The Difference Between Encoding, Embedding, and Latent Representation - in My World

Bottom line: In the machine learning projects I work on, an encoding converts categorical data to numeric data (example: one-hot encoding where “red” = [0 1 0 0]), an embedding converts an integer word ID to a vector (ex: “the” = 4 = [-0.1234, 1.9876, . . . 3.4681]), and a latent representation is a vector that represents a condensed version of a data item (ex: an autoencoder represents [“male”, 28, $63,000.00] as [2.3456, -0.7654, . . 0.9753]).

There are no completely standard terminology guides for machine learning. Each project, research paper, and blog post should explain what each term means. The terms “encoding”, “embedding”, and “latent representation” can be, and often are, used interchangeably.

In my world — meaning the projects I work on — my colleagues and I usually try to use the meanings I presented in the first paragraph of this blog post.

The most general term is “latent representation”. The five main unsupervised neural architectures that create a latent representation are 1.) ordinary autoencoder (AE), 2.) variational autoencoder (VAE), 3.) generative adversarial network (GAN), 4.) transformer architecture encoder, and 5.) contrastive loss network. But there are dozens of other architectures for latent representations and each of the five architectures I mentioned has dozens and dozens of variations. For example, the latent representation of an AE is a simple vector but the latent representation of a VAE is a pair of vectors that represent the mean and log-variance of the source dataset.

Terminology can help communicate ideas. But language is ambiguous and so it’s important to clearly define what is meant in any particular context.

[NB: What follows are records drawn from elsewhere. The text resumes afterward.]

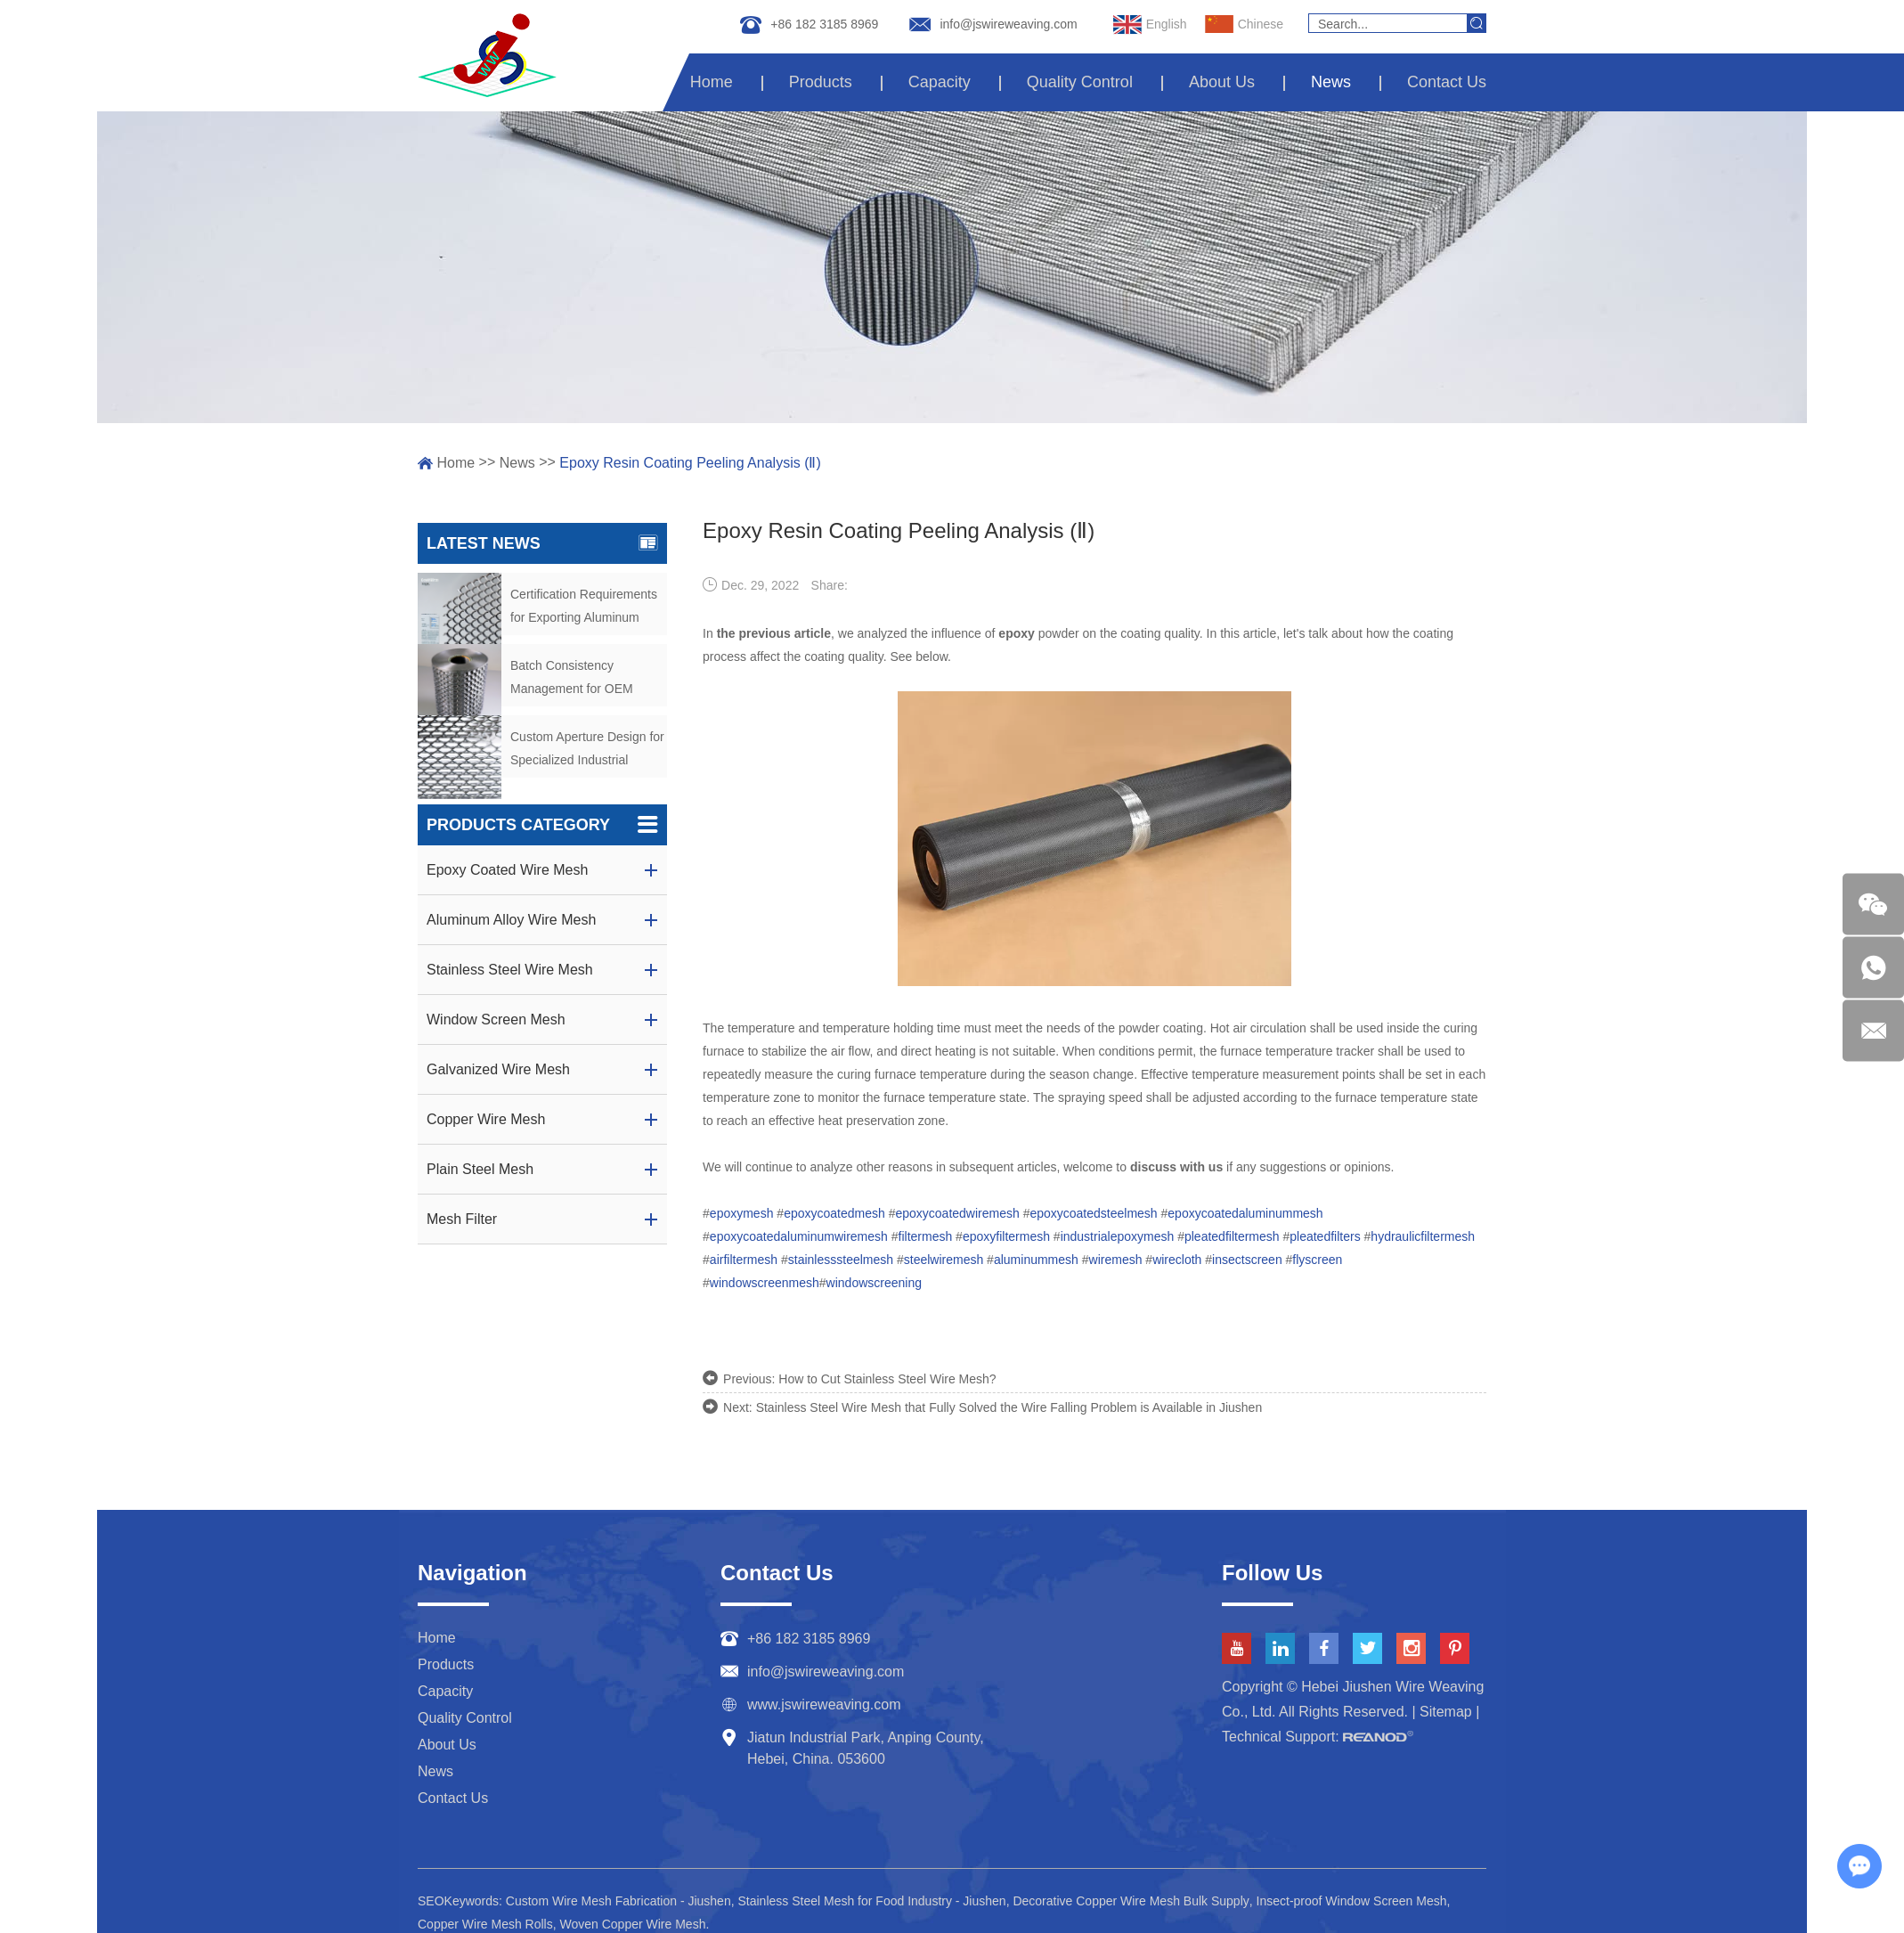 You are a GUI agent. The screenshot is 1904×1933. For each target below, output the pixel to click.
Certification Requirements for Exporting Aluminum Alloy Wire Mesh (583, 608)
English (1150, 25)
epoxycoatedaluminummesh (1245, 1213)
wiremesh (1116, 1259)
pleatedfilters (1325, 1236)
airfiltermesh (743, 1259)
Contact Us (1447, 82)
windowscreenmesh (764, 1283)
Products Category (542, 825)
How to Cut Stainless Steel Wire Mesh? (887, 1379)
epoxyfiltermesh (1006, 1236)
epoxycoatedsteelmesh (1093, 1213)
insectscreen (1247, 1259)
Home (718, 82)
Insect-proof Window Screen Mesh (1352, 1901)
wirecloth (1176, 1259)
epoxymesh (742, 1213)
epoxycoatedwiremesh (957, 1213)
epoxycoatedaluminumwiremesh (799, 1236)
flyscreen (1317, 1259)
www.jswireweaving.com (824, 1704)
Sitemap (1446, 1711)
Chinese (1244, 25)
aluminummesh (1036, 1259)
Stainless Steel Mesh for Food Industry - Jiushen (871, 1901)
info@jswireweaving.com (1008, 24)
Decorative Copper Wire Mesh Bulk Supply (1131, 1901)
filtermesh (926, 1236)
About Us (1224, 82)
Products (826, 82)
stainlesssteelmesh (840, 1259)
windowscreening (874, 1283)
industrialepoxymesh (1118, 1236)
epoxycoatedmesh (834, 1213)
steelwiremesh (943, 1259)
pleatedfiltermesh (1232, 1236)
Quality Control (1082, 82)
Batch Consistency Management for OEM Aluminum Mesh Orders (575, 679)
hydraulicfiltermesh (1423, 1236)
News (1333, 82)
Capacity (945, 82)
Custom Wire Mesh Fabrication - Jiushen (618, 1901)
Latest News (542, 543)
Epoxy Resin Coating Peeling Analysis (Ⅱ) (689, 462)
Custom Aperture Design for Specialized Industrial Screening (587, 750)
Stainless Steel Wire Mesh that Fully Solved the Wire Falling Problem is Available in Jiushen (1009, 1407) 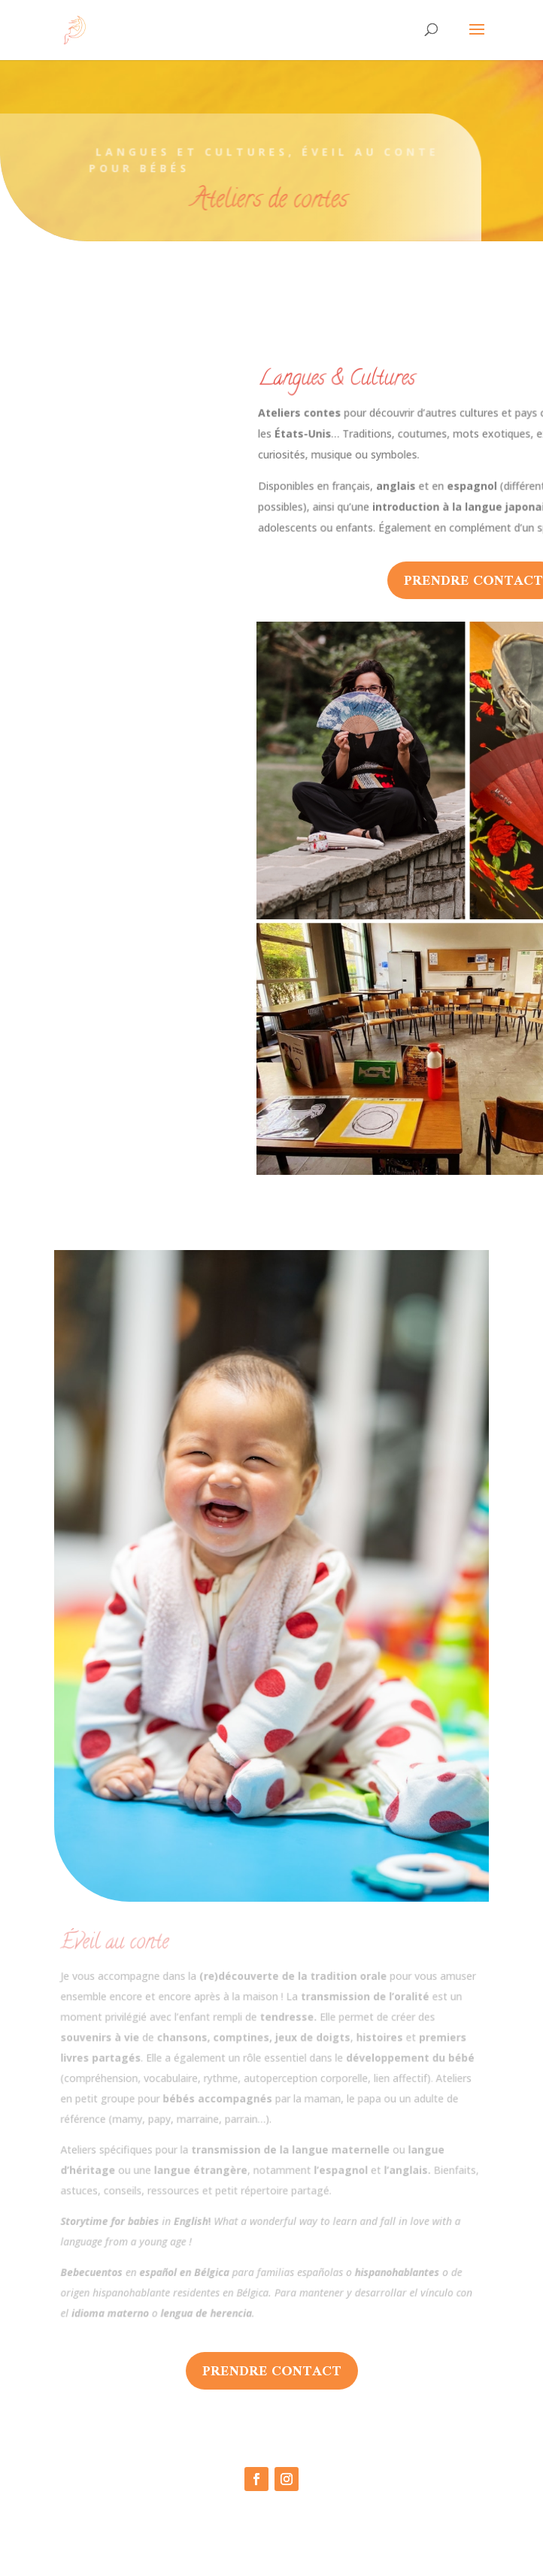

A few years ago, neural networks were just one topic in machine learning, which was just one topic in computer science. I think maybe the moral of this blog post is that the topic of deep neural architecture is now so complex that it has become a separate field of study on par with topics such as mathematics, biochemistry, and physics. Put another way, I suspect colleges and universities will eventually offer a dedicated Bachelor’s degree in Machine Learning or Artificial Intelligence.

Three photos from a stock image search for “college classroom”. Left: This photo is baffling in so many ways but I especially like the mysterious vintage light bulbs. Center: A truly masterful compostion of fruit, math, and non-optimal running shoes. Right: I doubt that plant DNA has ever been explained more clearly.